Karena masyarakat Hindu di Bali yang begitu kental dengan pelaksanaan upacara keagamaan, sehingga kaum wanitanya hendaklah juga terampil dalam membuat sarana upacara dan ulet dalam hal melakukan aktifitas mejejaitan / reringgitan tetandingan banten.

Wanita dalam hukum adat bali, disebutkan perempuan memiliki peran sentral dalam masyarakat. Laki-laki dan perempuan adalah setara, dan harus bersatu dan bekerjasama dengan erat dan ideal sebagai dwi tunggal. Seperti halnya para dewa memiliki pasangannya, 
  • Dewa Brahma dengan Dewi Saraswati, 
  • Dewa Wisnu dengan Dewi Sri, 
  • Dewa Siwa dengan Dewi Durga, 
Tentang kedudukan perempuan, seperti digambarkan dalam Kitab Suci :
  • Manu Smerti menggambarkan status perempuan dan laki-laki adalah sama, perempuan diumpamakan seperti bumi / pertiwi/ tanah dan laki-laki adalah benih atau bibit, antara bumi dan bibit mempunyai kedudukan dan peran yang sama dalam mengarungi bahtera kehidupan yang gambaran tentang peran perempuan sebagai tolak ukur kebahagiaan dalam keluarga, masyarakat dan bangsa. 
  • Dalam kitab Manawa Dharmasastra, disebutkan dalam beberapa bab :
    • Bab. III. sloka 58 dan 59. 58: “ Bagi setiap keluarga yang tidak menghormati kaum perempuan, niscaya keluarga itu akan hancur lebur berantakan. Rumah di mana perempuannya tidak dihormati sewajarnya, mengungkapkan kutukan, keluarga itu akan hancur seluruhnya, seolah-olah dihancurkan oleh kekuatan gaib” 59. “Oleh karena itu orang yang ingin sejahtera, harus selalu menghormati perempuan kitab suci mewajibkan semua orang menghormati perempuan”. 
    • Bab. IX, 96: ” Untuk menjadi ibu perempuan diciptakan, dan untuk menjadi ayah laki-laki diciptakan, karena itu upacara pawiwahan ditetapkan dalam Weda yang dilakukan untuk menjadi suami dan istri.

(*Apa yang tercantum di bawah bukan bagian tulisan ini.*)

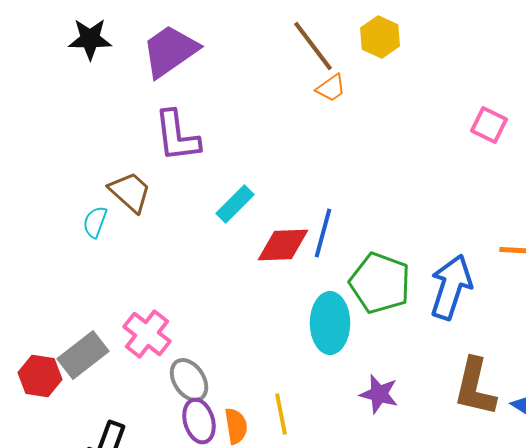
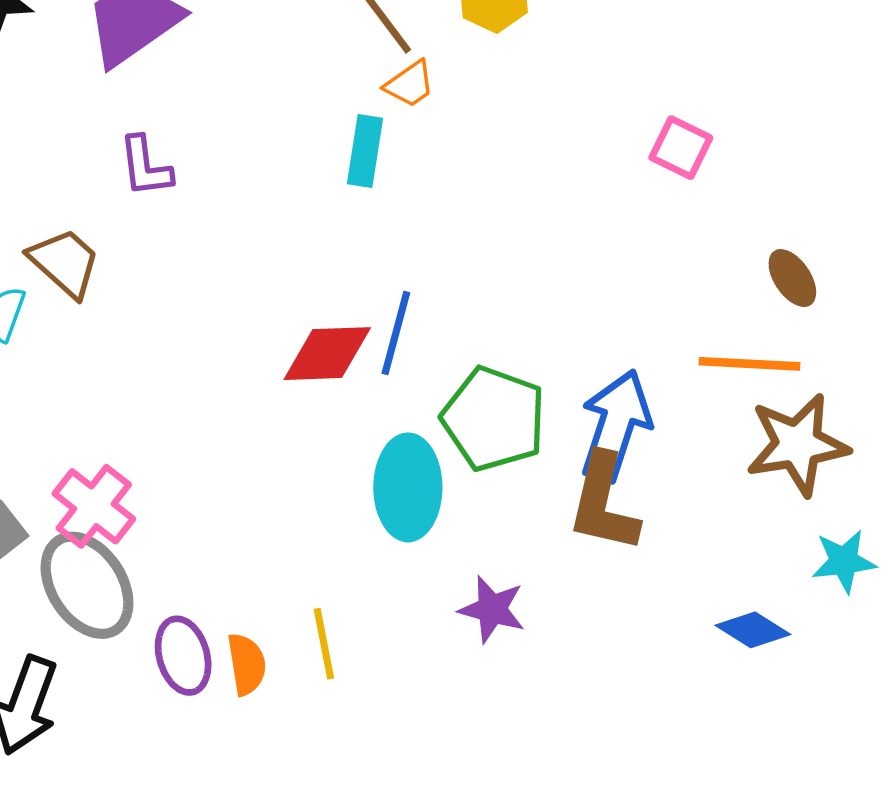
purple L-shape: (177, 136) -> (145, 166), size x0.7
cyan rectangle: (235, 204) -> (365, 151), moved, turned -36
gray ellipse: (189, 380) -> (87, 585), moved, size x1.4
brown L-shape: (475, 387) -> (604, 503), moved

  • Kitab Bhagawad gita Bab I sloka 41,42 yang pada intinya menyatakan keruntuhan moral perempuan akan membawa keruntuhan keluarga serta atman / arwah nenek moyang akan jatuh ke neraka alam bhur loka dan segala yadnya yang dipersembahkannya akan tidak berguna baginya”.
Tanggung jawab perempuan menjadi sangat tinggi dalam memegang teguh moral dan ahklak masyarakat karena perempuan memegang peranan sentral dalam kehidupan dan kebahagiaan bagi keluarganya, masyarakat dan negara.

Dalam pelaksanaan upacara yang khususnya ditujukan kepada seorang wanita, beberapa maknanya disebutkan sebagai berikut,
  • Saat menginjak remaja dilaksanakan dengan upacara menek kelih, yaitu bertujuan untuk memohon kehadapan Hyang Samara Ratih agar diberikan jalan yang baik dan tidak menyesatkan bagi si anak.
  • Dalam upacara pawiwahan yaitu saat pernikahannya disebutkan,
    • Upacara mekala - kalaan dengan simbol - simbol yang digunakan,
      • Kulkul berisi berem simbol kekuatan prakertinya Sang Hyang Widhi dan bermanifestasi sebagai Sang Hyang Semara Ratih, dewa kecantikan serta kebijaksanaan simbol pengantin wanita. 
      • Tikeh Dadakan (tikar kecil), diduduki oleh pengantin wanita sebagai simbol selaput dara (hymen) dari wanita. Kalau dipandang dari sudut spiritual, tikeh dadakan sebagai simbol kekuatan Sang Hyang Prakerti (kekuatan yoni).